28/03/2012

La ciudad de los niños

 

Fuente: Blog Territori 24

Francesco Tonucci, pensador, psicopedagogo y dibujante italiano, defiende la bondad de educar a los niños a ganar autonomía caminando solos al colegio, para recuperar el espacio urbano, la calle para los juegos y las cautividades no regladas. “En las últimas décadas la ciudad ha perdido una de sus características originarias, la de ser un lugar de encuentro e intercambio entre las personas", señala.

Se ha renunciado a los espacios públicos que como punto de encuentro y de intercambio eran imprescindibles. Los patios, las aceras, las calles y las plazas han adquirido cada vez más, funciones asociadas al automóvil y al comercio, quitándoselas a los ciudadanos.

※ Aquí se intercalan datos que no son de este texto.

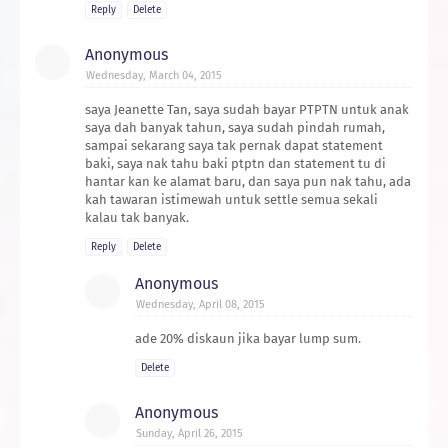
Reply
Delete
Anonymous
Wednesday, March 04, 2015
saya Jeanette Tan, saya sudah bayar PTPTN untuk anak
saya dah banyak tahun, saya sudah pindah rumah,
sampai sekarang saya tak pernak dapat statement
baki, saya nak tahu baki ptptn dan statement tu di
hantar kan ke alamat baru, dan saya pun nak tahu, ada
kah tawaran istimewah untuk settle semua sekali
kalau tak banyak.
Reply
Delete
Anonymous
Wednesday, April 08, 2015
ade 20% diskaun jika bayar lump sum.
Delete
Anonymous
Sunday, April 26, 2015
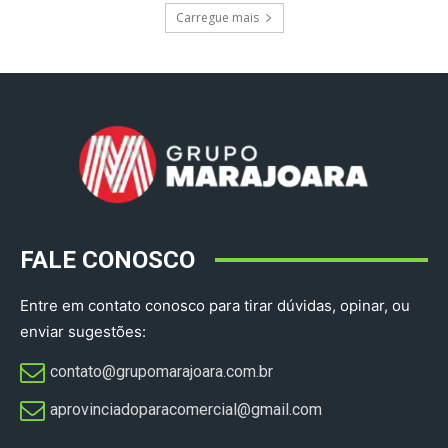
Carregue mais
FALE CONOSCO
Entre em contato conosco para tirar dúvidas, opinar, ou
enviar sugestões:
contato@grupomarajoara.com.br
aprovinciadoparacomercial@gmail.com​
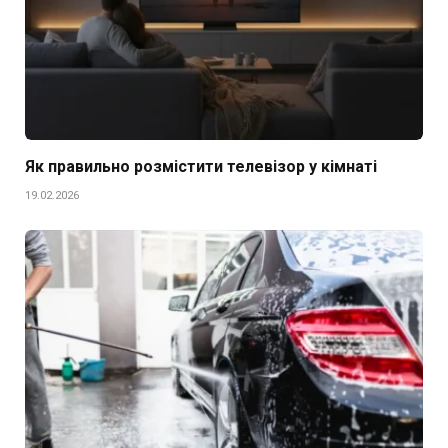
Як правильно розмістити телевізор у кімнаті
19.02.2026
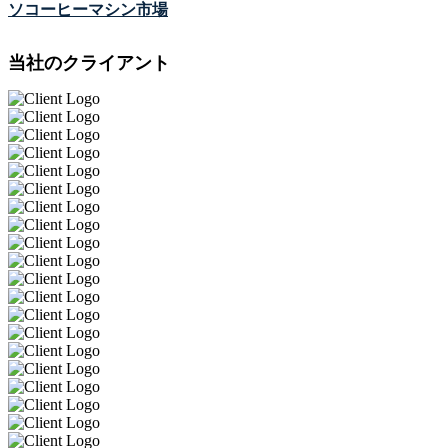
ソコーヒーマシン市場
当社のクライアント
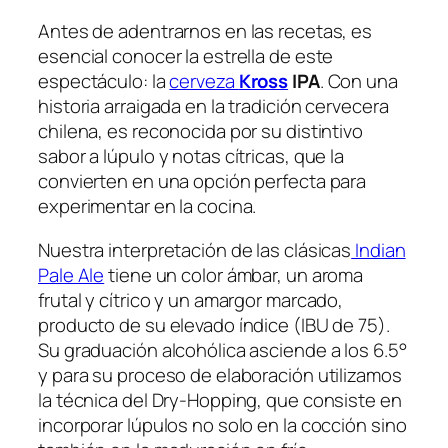
Antes de adentrarnos en las recetas, es
esencial conocer la estrella de este
espectáculo: la
cerveza
Kross
IPA
. Con una
historia arraigada en la tradición cervecera
chilena, es reconocida por su distintivo
sabor a lúpulo y notas cítricas, que la
convierten en una opción perfecta para
experimentar en la cocina.
Nuestra interpretación de las clásicas
Indian
Pale Ale
tiene un color ámbar, un aroma
frutal y cítrico y un amargor marcado,
producto de su elevado índice (IBU de 75).
Su graduación alcohólica asciende a los 6.5°
y para su proceso de elaboración utilizamos
la técnica del Dry-Hopping, que consiste en
incorporar lúpulos no solo en la cocción sino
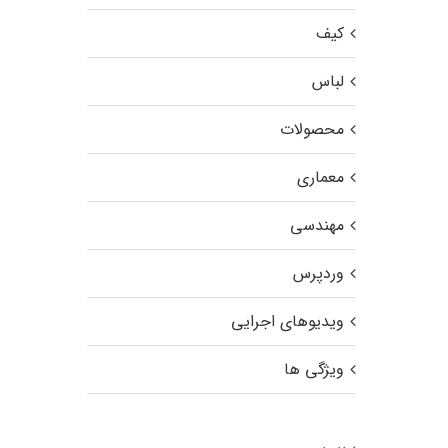
کیف
لباس
محصولات
معماری
مهندسی
وردپرس
ویدیوهای اجرایی
ویژگی ها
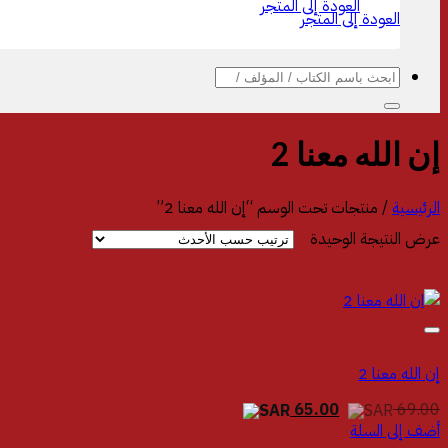
العودة إلى المتجر
العودة إلى المتجر
البحث
عن:
الرئيسية
/
منتجات تحت الوسم “‎إن الله معنا 2‎”
عرض النتيجة الوحيدة
السعر
السعر
65.00
69.00
الأصلي
الحالي
أضف إلى السلة
هو:
هو:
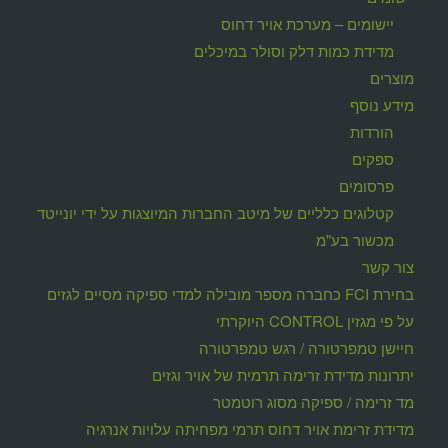
יישומים – מערכת אויר דחוס
מדידת כמות דלק וסולר במיכלים
מוצרים
מידע נוסף
הורדות
ספקים
פרסומים
קטלוגים כלליים של מיטב החברות המיוצגות על ידי יונייטד
מכשור בע"מ
צור קשר
בחירת FCI כחברה מספר מובילה למדי ספיקה מסיים לגזים
על פי מגזין CONTROL היוקרתי
חיישן טמפרטורה / רגש טמפרטורה
יתרונות מדידת זרימה תרמית של אויר וגזים
מד זרימה / ספיקה מסוג רוטמטר
מדידת זרימת אויר דחוס תרמי מפחיתה עלויות אנרגיה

La ciudad ha renunciado a ser un espacio compartido y sistémico, en el cual cada parte necesita de las otras, para destinar espacios definidos a funciones y clases sociales diversas, construyendo ghetos y zonas privilegiadas, vaciando los centros históricos dando vida a las modernas periferias. Las ciudades se han modificado y se han transformado en un ambiente malsano para la salud, debido a la contaminación atmosférica y acústica, a que están sucias y son peligrosas.

Los niños desde pequeños, son capaces de interpretar y de expresar sus propias necesidades y contribuir al cambio de su ciudad. Sus necesidades coinciden con las de la mayor parte de los ciudadanos, sobre todo con las de los más débiles. Vale la pena darles la palabra, llamarlos a participar, porque quizás en su nombre y por su bienestar, es posible pedir a los ciudadanos adultos los cambios que dificilmente estarían dispuestos a aceptar y a promover por otros motivos.

El proyecto de Francesco Tonucci propone cambiar el parámetro y pasar del adulto, hombre trabajador, al niño: se trata de conseguir que la Administración baje sus ojos hasta la altura de un niño, para no perder de vista a nadie: "Una ciudad adecuada a los niños es una ciudad adecuada para todos", concluye.